Avec «Les affaires sont les affaires», c’est un des chefs-d’œuvre du dramaturge, pamphlétaire, journaliste et romancier Octave Mirbeau qui est proposé, actuellement et jusqu’au 13 mai, au Théâtre royal de Namur.

Jean-françois Lahaut
Les affaires sont les affaires
19 VL ©Photo (c) Simon Gosselin

Présentée à la Comédie Française le 20 avril 1903, cette comédie de mœurs, au relent de vitriol, y sera jouée avec succès, à cinquante-huit reprises, avant d’être interprétée à l’étranger. S’inscrivant dans la droite ligne des grandes comédies moliéresques, «Les affaires sont les affaires» met en scène Isidore Lechat, un homme d’affaires sans scrupule, richissime propriétaire qui n’a qu’une ambition: agrandir sa puissance.

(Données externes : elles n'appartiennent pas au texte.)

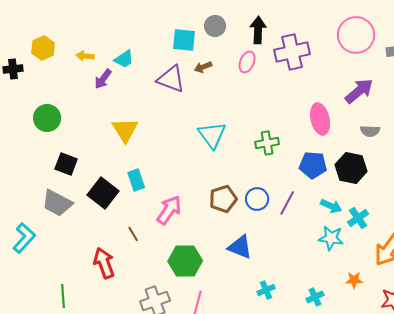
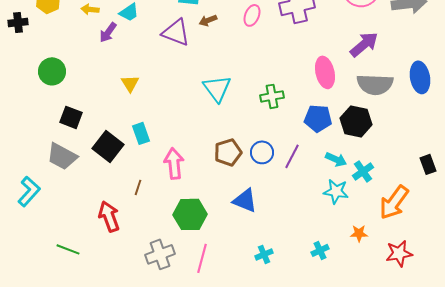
yellow triangle: (125, 130) -> (130, 83), size x0.7
gray semicircle: (370, 131) -> (375, 84), size x1.8
pink arrow: (169, 210) -> (174, 163), turned -40
brown line: (133, 234) -> (138, 187), turned 49
cyan cross: (266, 290) -> (264, 254), moved
green line: (63, 296) -> (68, 249), turned -65

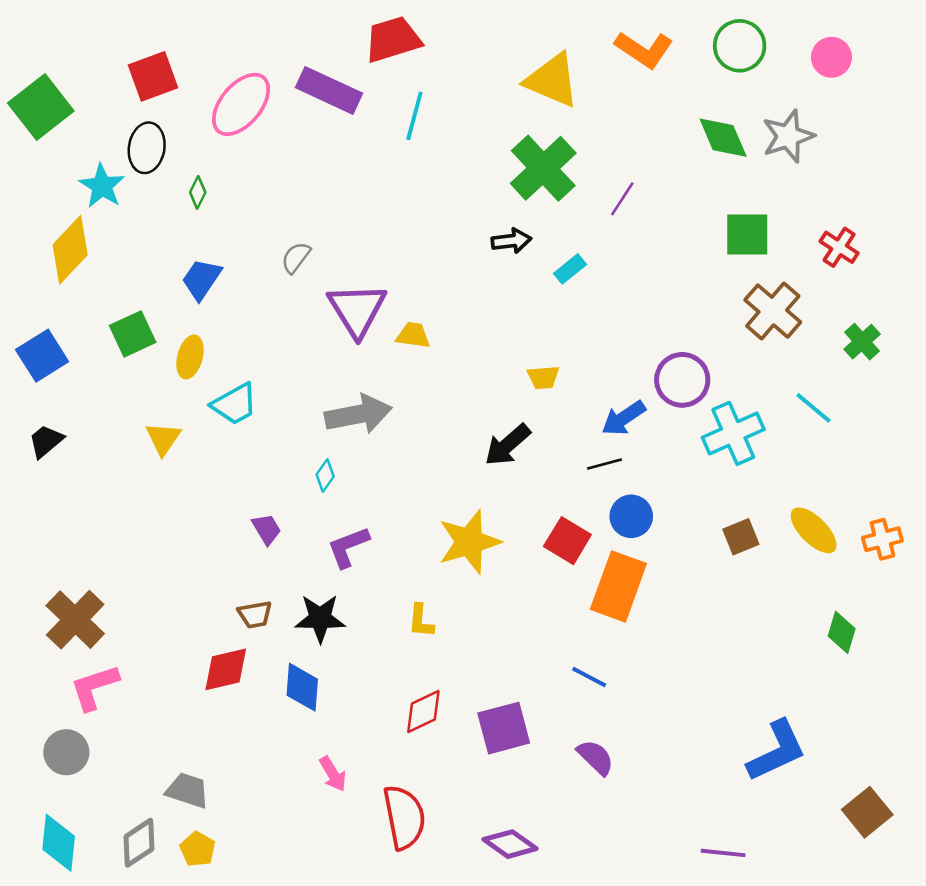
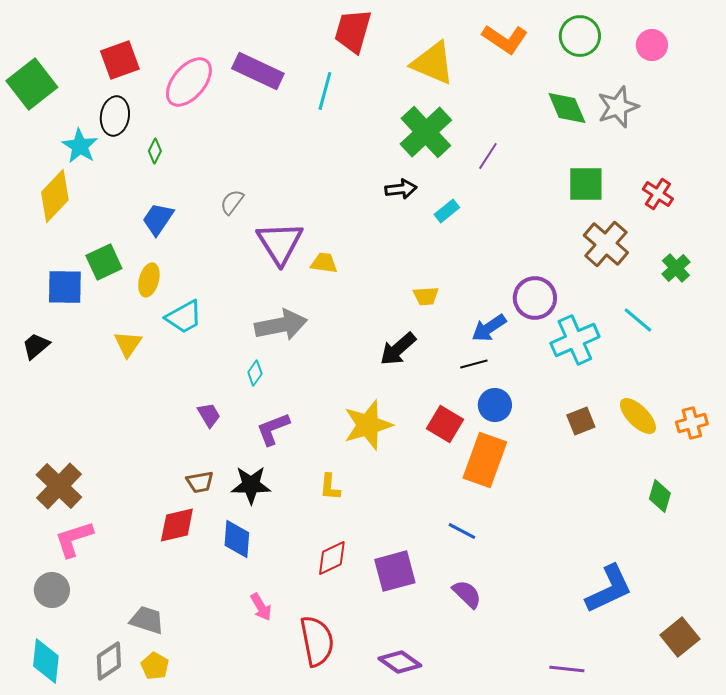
red trapezoid: (393, 39) -> (353, 31), moved, turned -57
blue square: (42, 356) -> (65, 287), moved, turned 33

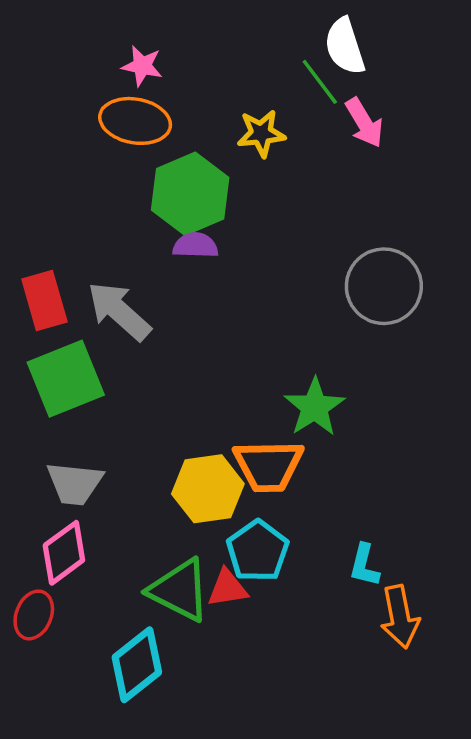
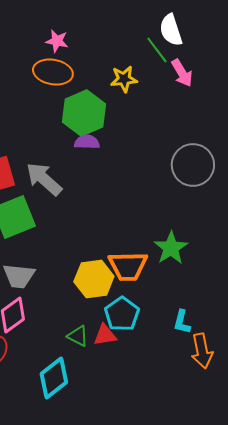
green star: (315, 407) -> (171, 248), moved
green triangle: (179, 590) -> (78, 336), size x0.6

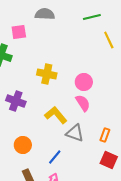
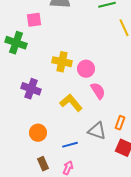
pink circle: (84, 82) -> (86, 69), moved
gray triangle: (75, 133) -> (97, 131), moved
blue line: (55, 157) -> (70, 145), turned 35

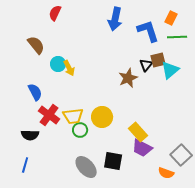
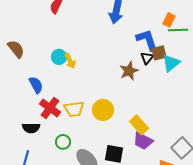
orange rectangle: (171, 18) -> (169, 20), moved
blue L-shape: (148, 31) -> (147, 40), moved
brown semicircle: (36, 45) -> (16, 49), moved
green circle: (80, 130) -> (63, 142), moved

Pour y arriver, il mène campagne afin d’être élu député. Quant aux affaires qu’il brasse, celles-ci sont plus douteuses les unes que les autres. Pour ce qui est de son train de vie, Lechat vit dans un vaste château, celui de Vauperdu, avec sa femme et sa fille Germaine qu’il souhaite marier, ou plutôt marchander, contre les terres du Marquis de Porcellet. Un dessein qui contrarie Germaine qui veut convoler en justes noces avec un chimiste. Ne sachant gérer ni les passions ni les affaires, Isidore va entraîner sa famille dans la tourmente.